Les mouvements politiques nicaraguaires en exil ont affirmé jeudi l'intervention de l'Assemblée générale de l'Organisation des Nations Unies (ONU) avant la mort en détention de deux dissidents et critiques du régime sandiniste dirigé par Daniel Ortega et Rosario Murillo au Nicaragua. Selon les groupes d'opposition National and White National Unit (UNAB), le renouvellement de l'Union démocratique (UNAMOS) et d'autres groupes, la pétition suggère que l'ONU est prononcée et prend des mesures avant la situation de violence de l'État.
« Nous appelons l'Assemblée générale des Nations Unies, qui se réunira au 9 septembre, pour prononcer », ont indiqué les organisations dans un communiqué conjoint. Il a également demandé que l'organisme international d'adopter des «mesures qui contribuent à la fois à arrêter cette escalade de la violence de l'État et à définir des chemins précis pour l'ouverture des causes contre le régime, à la fois devant la Cour pénale internationale (CPI) et devant la Cour internationale de justice (CIJ)».
La demande d'intervention internationale se produit après le décès, en détention, la semaine dernière, par Mauricio Alonso Petri et Carlos Cárdenas Zepeda, comme l'a confirmé les proches des dissidents.
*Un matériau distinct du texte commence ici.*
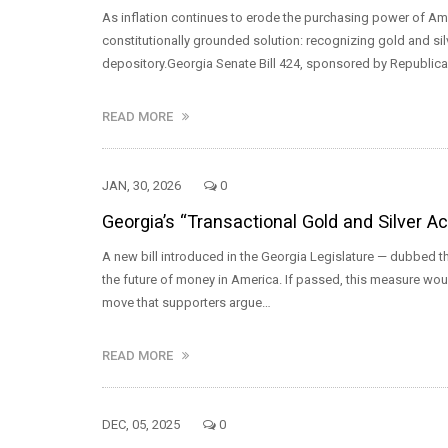
As inflation continues to erode the purchasing power of Am
constitutionally grounded solution: recognizing gold and silv
depository.Georgia Senate Bill 424, sponsored by Republic
READ MORE
JAN, 30, 2026
0
Georgia’s “Transactional Gold and Silver A
A new bill introduced in the Georgia Legislature — dubbed th
the future of money in America. If passed, this measure woul
move that supporters argue…
READ MORE
DEC, 05, 2025
0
Les deux adversaires étaient parmi les critiques les plus visibles du régime Ortega et Murillo.

Les groupes d'opposition ont fortement dénoncé les faits, arguant que ces prisonniers politiques « ont été kidnappés, sont restés dans une situation de disparition forcée et de détention de la dictature, jusqu'à ce que leurs corps soient livrés à leurs familles par le régime de Daniel Ortega et Rosario Murillo. » La déclaration de mouvements qualifie ces faits comme « la manifestation la plus cruelle et impitoyable de la répression dictatoriale au Nicaragua », tout en les définissant comme « des violations graves des droits de l'homme et des crimes contre l'humanité ».
Selon les adversaires, ces incidents confirment « la crise profonde et l'usure face à la dictature Ortega-Murillo ». Ils ont exigé la libération inconditionnelle de tous les prisonniers politiques et un test de vie des 33 personnes qui restent dans une situation de disparition forcée au Nicaragua.
Les familles de prisonniers politiques ont lancé un SOS mondial et ont demandé à l'État du Nicaragua un test de vie de leurs proches actuellement détenus. En outre, ils ont comparé le décès en détention des adversaires avec des pratiques appliquées par la Garde nationale éteinte du dictateur Anastasio Somoza Debayle.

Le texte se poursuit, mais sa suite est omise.